Working code
Pure stdlib Python and minimal-dependency JavaScript. Ninety-eight lines of Python; a hundred of JavaScript. Read them in five minutes, paste them into your project in five more.
Python
Standard library only — hashlib, unicodedata,
re. No pip dependencies. Drop into any project. The
snippet below is the core; the complete annotated file lives at
code/usbn.py
in the reference repository.
import hashlib, re, unicodedata
ALPHABET = "0123456789ABCDEFGHJKMNPQRSTVWXYZ" # Crockford Base32
BASE, DIGEST_BYTES, HASH_BITS, ENCODED_LEN = 32, 8, 60, 12
def normalize_fields(*fields):
raw = " ".join(str(f) for f in fields)
nfkd = unicodedata.normalize("NFKD", raw)

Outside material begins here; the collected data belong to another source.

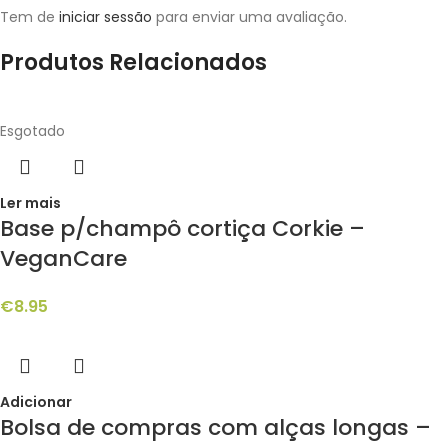
Tem de
iniciar sessão
para enviar uma avaliação.
Produtos Relacionados
Esgotado
Ler mais
Base p/champô cortiça Corkie –
VeganCare
€
8.95
Adicionar
Bolsa de compras com alças longas –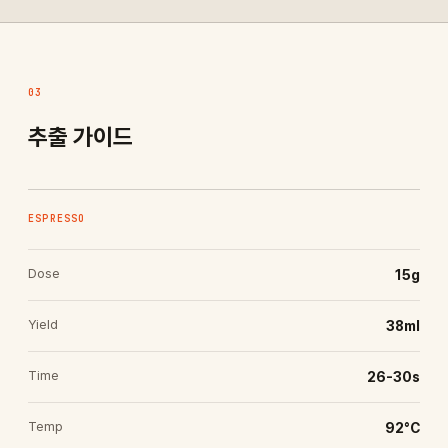
03
추출 가이드
ESPRESSO
Dose
15g
Yield
38ml
Time
26-30s
Temp
92°C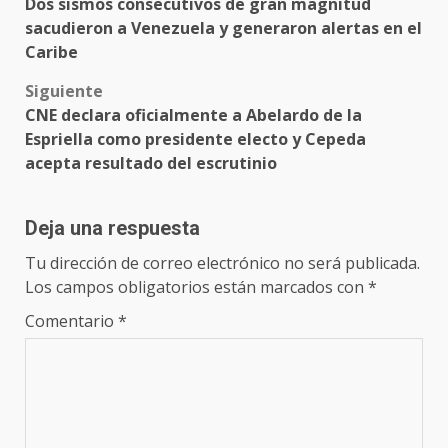
Dos sismos consecutivos de gran magnitud
sacudieron a Venezuela y generaron alertas en el
Caribe
Siguiente
CNE declara oficialmente a Abelardo de la
Espriella como presidente electo y Cepeda
acepta resultado del escrutinio
Deja una respuesta
Tu dirección de correo electrónico no será publicada.
Los campos obligatorios están marcados con
*
Comentario
*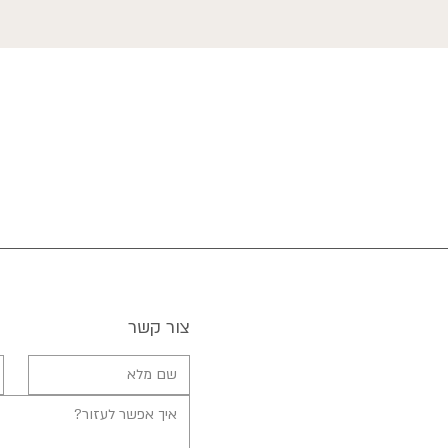
צור קשר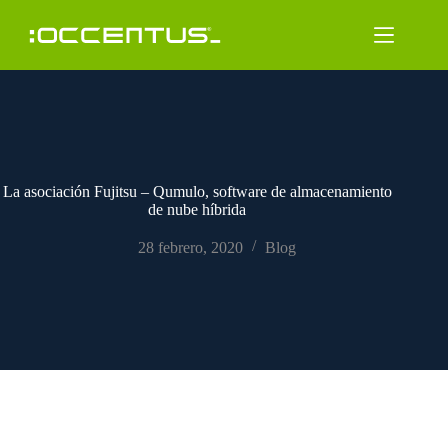
Saltar
al
contenido
La asociación Fujitsu – Qumulo, software de almacenamiento
de nube híbrida
28 febrero, 2020
Blog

stripped = "".join(c for c in nfkd if not unicodedata.combining(c))
return re.sub(r"\s+", " ", stripped.upper()).strip()
def _base32_encode(n):
if n == 0: return ALPHABET[0]
out = []
while n:
n, r = divmod(n, BASE)
out.append(ALPHABET[r])
return "".join(reversed(out))
def _hash_to_identifier(canonical, prefix):
digest = hashlib.blake2s(canonical.encode("utf-8"),
digest_size=DIGEST_BYTES).digest()
n = int.from_bytes(digest, "big") >> 4 # top 60 bits
encoded = _base32_encode(n).rjust(ENCODED_LEN, ALPHABET[0])
return prefix + encoded[-ENCODED_LEN:]
def generate_usbn(title, author, year):
return _hash_to_identifier(normalize_fields(title, author, year), "U")

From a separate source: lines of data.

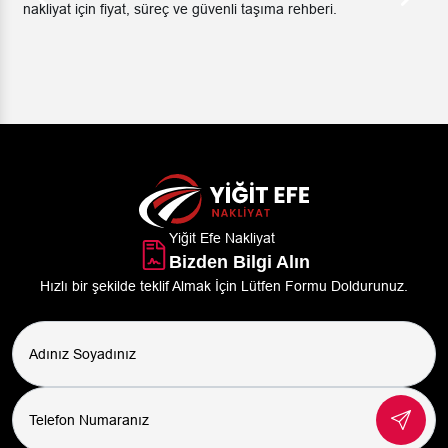
t, süreç ve güvenli taşıma rehberi.
nakliyat için fiya
Yiğit Efe Nakliyat
Bizden Bilgi Alın
Hızlı bir şekilde teklif Almak İçin Lütfen Formu Doldurunuz.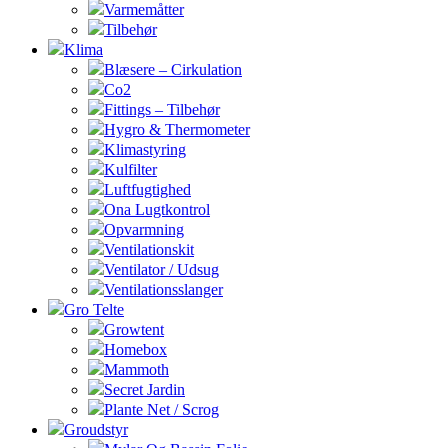
Varmemåtter
Tilbehør
Klima
Blæsere – Cirkulation
Co2
Fittings – Tilbehør
Hygro & Thermometer
Klimastyring
Kulfilter
Luftfugtighed
Ona Lugtkontrol
Opvarmning
Ventilationskit
Ventilator / Udsug
Ventilationsslanger
Gro Telte
Growtent
Homebox
Mammoth
Secret Jardin
Plante Net / Scrog
Groudstyr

def generate_wsbn(title, author):
return _hash_to_identifier(normalize_fields(title, author), "W")
JavaScript
Browser or Node, single npm dependency (blakejs,
≈4 kB). The exact same computation as the Python version; both
are tested against the shared test vectors.

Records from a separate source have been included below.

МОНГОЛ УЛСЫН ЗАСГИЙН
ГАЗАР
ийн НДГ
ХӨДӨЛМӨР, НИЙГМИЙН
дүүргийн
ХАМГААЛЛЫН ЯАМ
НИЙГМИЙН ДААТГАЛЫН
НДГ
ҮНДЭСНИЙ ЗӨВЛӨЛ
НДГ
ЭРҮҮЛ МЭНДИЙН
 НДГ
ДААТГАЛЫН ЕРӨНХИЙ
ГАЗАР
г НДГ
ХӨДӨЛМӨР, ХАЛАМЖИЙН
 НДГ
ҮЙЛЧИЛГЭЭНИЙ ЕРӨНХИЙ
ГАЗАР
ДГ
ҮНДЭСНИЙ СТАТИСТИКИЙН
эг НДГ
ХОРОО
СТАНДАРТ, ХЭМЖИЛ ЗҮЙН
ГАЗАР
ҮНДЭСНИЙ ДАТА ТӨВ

import { blake2s } from 'blakejs';
const ALPHABET = '0123456789ABCDEFGHJKMNPQRSTVWXYZ';
const BASE = BigInt(ALPHABET.length);
function normalizeFields(...fields) {
const raw = fields.map(String).join(' ');
const nfkd = raw.normalize('NFKD');
const stripped = nfkd.replace(/\p{M}/gu, '');
return stripped.toUpperCase().replace(/\s+/g, ' ').trim();
}
function _hashToIdentifier(canonical, prefix) {
const bytes = new TextEncoder().encode(canonical);
const digest = blake2s(bytes, null, 8);
let n = 0n;
for (const b of digest) n = (n << 8n) | BigInt(b);
n = n >> 4n; // top 60 bits
let out = '';
while (n > 0n) {
const r = Number(n % BASE);
out = ALPHABET[r] + out;
n = n / BASE;
}
return prefix + out.padStart(12, '0').slice(-12);
}
export const generateUSBN = (t, a, y) =>
_hashToIdentifier(normalizeFields(t, a, y), 'U');
export const generateWSBN = (t, a) =>
_hashToIdentifier(normalizeFields(t, a), 'W');
Command-line usage
If you have the Python reference installed, you can generate USBNs from the shell:
$ python3 -c "from usbn import generate_usbn; print(generate_usbn('The Outline of History', 'H. G. Wells', 1949))"
UAZJA136WFYXF
Integrating USBN into your catalog
The recommended integration pattern is:
- Store the USBN alongside each existing identifier (OCLC, LCCN, OLID).
- Store the WSBN as a separate column — this becomes your work-level join key.
- Compute USBNs lazily, at the time a record is first saved, from the title-page metadata you already have.
- Do not rename or remove USBN columns across updates. A USBN is stable for the life of the spec; only the underlying resolver moves.
Verifying your implementation
The test vectors file contains canonical inputs and their expected USBN / WSBN outputs. Any implementation that produces these values is conformant. If it doesn't, the bug is yours. The test vectors are versioned with the spec; future versions of USBN will ship new vectors.